Refer to Fig. 1. Phasor Notation As shown in Fig. 2. $Y_T$ and $Z_T$ Admittance diagram: As shown in Fig. 3. I
$$\begin{split} I &= { E \over Z_T} = E Y_T\\ &= (100 V \angle 53.13^\circ)(0.5 S \angle -53.13^\circ) \\ &= 50A \angle 0^\circ\\ \end{split}$$ $I_R$ , $I_L$ and $I_C$ $$\begin{split} I_R &= (E \angle \theta)( G \angle 0^\circ)\\ &=(100 V \angle 53.13^\circ)(0.3 S \angle 0^\circ) = 30 A \angle 53.13^\circ\\ I_L &= (E \angle \theta)( B_L \angle -90^\circ)\\ &=(100 V \angle 53.13^\circ)(0.7 S \angle -90^\circ)\\ &= 70 A \angle -36.87^\circ\\ I_C &= (E \angle \theta)( B_C \angle 90^\circ)\\ &=(100 V \angle 53.13^\circ)(0.3 S \angle 90^\circ)\\ &= 30 A \angle 143.13^\circ\\ \end{split}$$ Kirchhoff's current law: At node a, $$I - I_R - I_L - I_C = 0$$ or $$I = I_R + I_L+ I_C$$ Phasor diagram: The phasor diagram of Fig. 4 indicates that the impressed voltage E is in phase with the current $I_R$ through the resistor, leads the current $I_L$ through the inductor by $90^\circ$, and lags the current $I_C$ of the capacitor by $90^\circ$.

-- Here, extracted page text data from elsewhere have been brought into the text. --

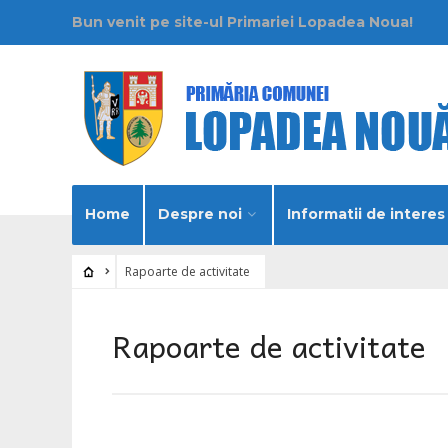
Bun venit pe site-ul Primariei Lopadea Noua!
Home
Despre noi
Informatii de interes
Rapoarte de activitate
Rapoarte de activitate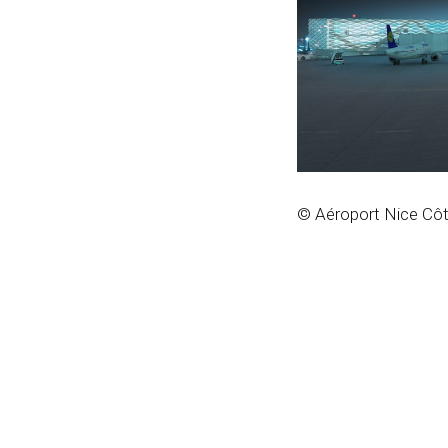
© Aéroport Nice Côt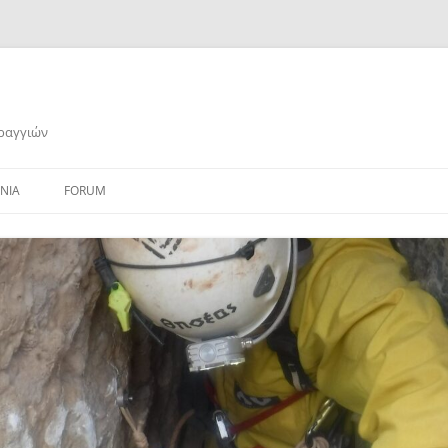
αραγγιών
ΝΙΑ
FORUM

Power: The total power in watts delivered to the circuit is $$\begin{split} P_T &= EI \cos \theta_T= (100 V)(50 A) \cos 53.13^\circ \\ &= (5000 W)(0.6)= 3000 W\\ or \\ P_T &=E^2 G= (100 V)^2(0.3 S) = 3000 W \end{split}$$ Power factor: The power factor of the circuit is $$F_p = \cos \theta_T = \cos 53.13^\circ \\ = 0.6 \text{lagging}$$ Impedance approach: The current I can also be found by first finding the total impedance of the network: $$\begin{split} Z_T &= {Z_RZ_LZ_C \over Z_R + Z_L+ Z_C}\\ &= 2 Ω \angle 53.13^\circ\\ \end{split}$$ And then, using Ohm's law, we obtain $$I = {E \over Z_T} = {100V \angle 53.13^\circ \over 2 Ω \angle 53.13^\circ} = 50 A \angle 0^\circ$$